__TASK DETAILS__: Exclude the pictures and transcribe the rest of the data below exactly.

Stored dataset items:

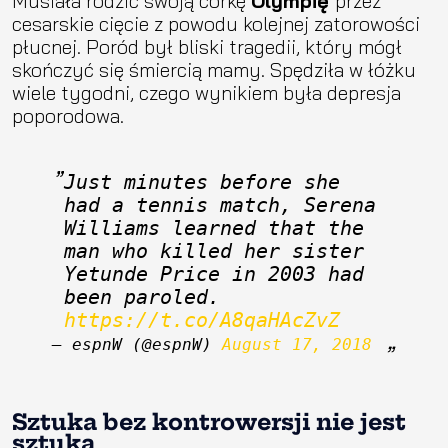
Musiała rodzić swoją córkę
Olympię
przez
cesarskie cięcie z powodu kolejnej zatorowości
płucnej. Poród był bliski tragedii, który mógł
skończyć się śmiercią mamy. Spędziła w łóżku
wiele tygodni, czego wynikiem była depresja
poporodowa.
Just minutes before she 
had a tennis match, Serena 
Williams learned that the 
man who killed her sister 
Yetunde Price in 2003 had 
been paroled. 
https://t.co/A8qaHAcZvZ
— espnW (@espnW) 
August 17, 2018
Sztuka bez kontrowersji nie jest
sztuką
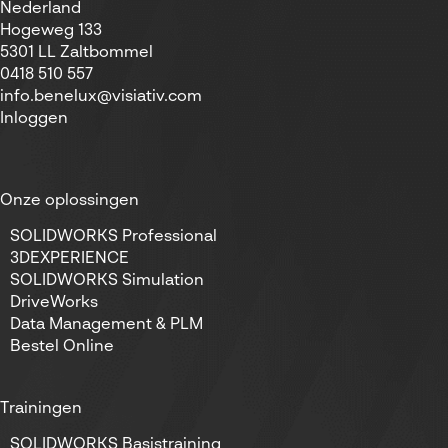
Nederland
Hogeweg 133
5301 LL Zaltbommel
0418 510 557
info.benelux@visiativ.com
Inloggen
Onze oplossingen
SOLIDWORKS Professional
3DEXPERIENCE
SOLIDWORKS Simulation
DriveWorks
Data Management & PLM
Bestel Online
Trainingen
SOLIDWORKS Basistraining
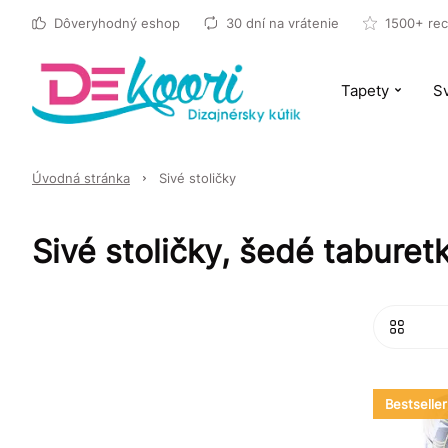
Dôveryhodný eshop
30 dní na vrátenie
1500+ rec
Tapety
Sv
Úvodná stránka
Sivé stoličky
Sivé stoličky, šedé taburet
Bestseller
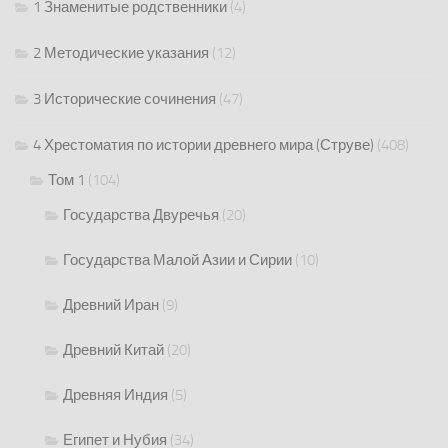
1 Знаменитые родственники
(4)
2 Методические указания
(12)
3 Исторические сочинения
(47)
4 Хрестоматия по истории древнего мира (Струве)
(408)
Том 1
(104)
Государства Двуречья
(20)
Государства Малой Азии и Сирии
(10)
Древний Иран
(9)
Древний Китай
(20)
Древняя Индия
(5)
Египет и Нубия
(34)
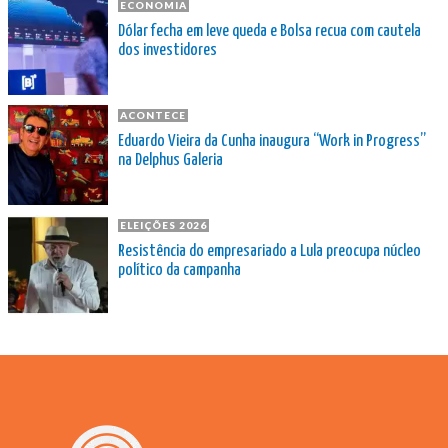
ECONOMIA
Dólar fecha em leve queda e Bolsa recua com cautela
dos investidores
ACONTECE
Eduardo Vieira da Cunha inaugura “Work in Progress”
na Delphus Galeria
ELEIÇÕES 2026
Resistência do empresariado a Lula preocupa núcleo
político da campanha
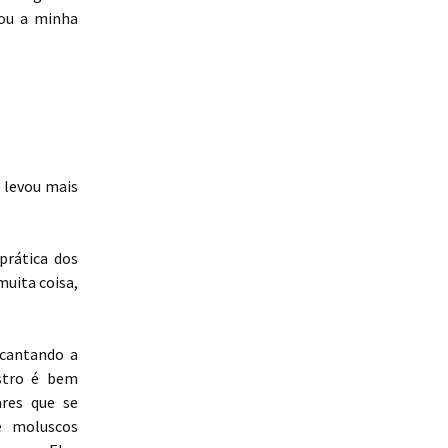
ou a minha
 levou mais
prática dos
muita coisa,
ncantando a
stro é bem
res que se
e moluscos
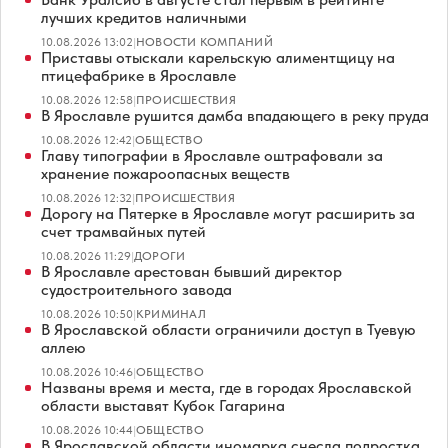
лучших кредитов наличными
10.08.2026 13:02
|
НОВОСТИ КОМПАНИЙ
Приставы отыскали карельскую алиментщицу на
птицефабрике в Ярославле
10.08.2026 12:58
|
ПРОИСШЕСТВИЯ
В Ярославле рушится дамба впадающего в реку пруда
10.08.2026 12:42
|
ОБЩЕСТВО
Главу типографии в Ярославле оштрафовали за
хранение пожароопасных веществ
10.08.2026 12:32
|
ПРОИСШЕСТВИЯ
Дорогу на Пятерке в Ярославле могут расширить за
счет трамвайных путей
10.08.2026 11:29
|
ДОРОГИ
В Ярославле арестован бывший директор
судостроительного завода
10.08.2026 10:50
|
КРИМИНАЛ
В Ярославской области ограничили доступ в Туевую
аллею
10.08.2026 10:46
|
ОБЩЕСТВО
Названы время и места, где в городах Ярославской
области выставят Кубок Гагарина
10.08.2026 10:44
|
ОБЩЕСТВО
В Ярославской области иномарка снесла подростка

__RESPONSE TO THIS EXERCISE__:
Musiała rodzić swoją córkę
Olympię
przez
cesarskie cięcie z powodu kolejnej zatorowości
płucnej. Poród był bliski tragedii, który mógł
skończyć się śmiercią mamy. Spędziła w łóżku
wiele tygodni, czego wynikiem była depresja
poporodowa.
Just minutes before she 
had a tennis match, Serena 
Williams learned that the 
man who killed her sister 
Yetunde Price in 2003 had 
been paroled. 
https://t.co/A8qaHAcZvZ
— espnW (@espnW) 
August 17, 2018
Sztuka bez kontrowersji nie jest
sztuką
Nederland
Hogeweg 133
5301 LL Zaltbommel
0418 510 557
info.benelux@visiativ.com
Inloggen
Onze oplossingen
SOLIDWORKS Professional
3DEXPERIENCE
SOLIDWORKS Simulation
DriveWorks
Data Management & PLM
Bestel Online
Trainingen
SOLIDWORKS Basistraining
Dôveryhodný eshop
30 dní na vrátenie
1500+ rec
Tapety
Sv
Úvodná stránka
Sivé stoličky
Sivé stoličky, šedé taburet
Bestseller
1 Знаменитые родственники
(4)
2 Методические указания
(12)
3 Исторические сочинения
(47)
4 Хрестоматия по истории древнего мира (Струве)
(408)
Том 1
(104)
Государства Двуречья
(20)
Государства Малой Азии и Сирии
(10)
Древний Иран
(9)
Древний Китай
(20)
Древняя Индия
(5)
Египет и Нубия
(34)
ECONOMIA
Dólar fecha em leve queda e Bolsa recua com cautela
dos investidores
ACONTECE
Eduardo Vieira da Cunha inaugura “Work in Progress”
na Delphus Galeria
ELEIÇÕES 2026
Resistência do empresariado a Lula preocupa núcleo
político da campanha
ou a minha
 levou mais
prática dos
muita coisa,
ncantando a
stro é bem
res que se
e moluscos
лучших кредитов наличными
10.08.2026 13:02
|
НОВОСТИ КОМПАНИЙ
Приставы отыскали карельскую алиментщицу на
птицефабрике в Ярославле
10.08.2026 12:58
|
ПРОИСШЕСТВИЯ
В Ярославле рушится дамба впадающего в реку пруда
10.08.2026 12:42
|
ОБЩЕСТВО
Главу типографии в Ярославле оштрафовали за
хранение пожароопасных веществ
10.08.2026 12:32
|
ПРОИСШЕСТВИЯ
Дорогу на Пятерке в Ярославле могут расширить за
счет трамвайных путей
10.08.2026 11:29
|
ДОРОГИ
В Ярославле арестован бывший директор
судостроительного завода
10.08.2026 10:50
|
КРИМИНАЛ
В Ярославской области ограничили доступ в Туевую
аллею
10.08.2026 10:46
|
ОБЩЕСТВО
Названы время и места, где в городах Ярославской
области выставят Кубок Гагарина
10.08.2026 10:44
|
ОБЩЕСТВО
В Ярославской области иномарка снесла подростка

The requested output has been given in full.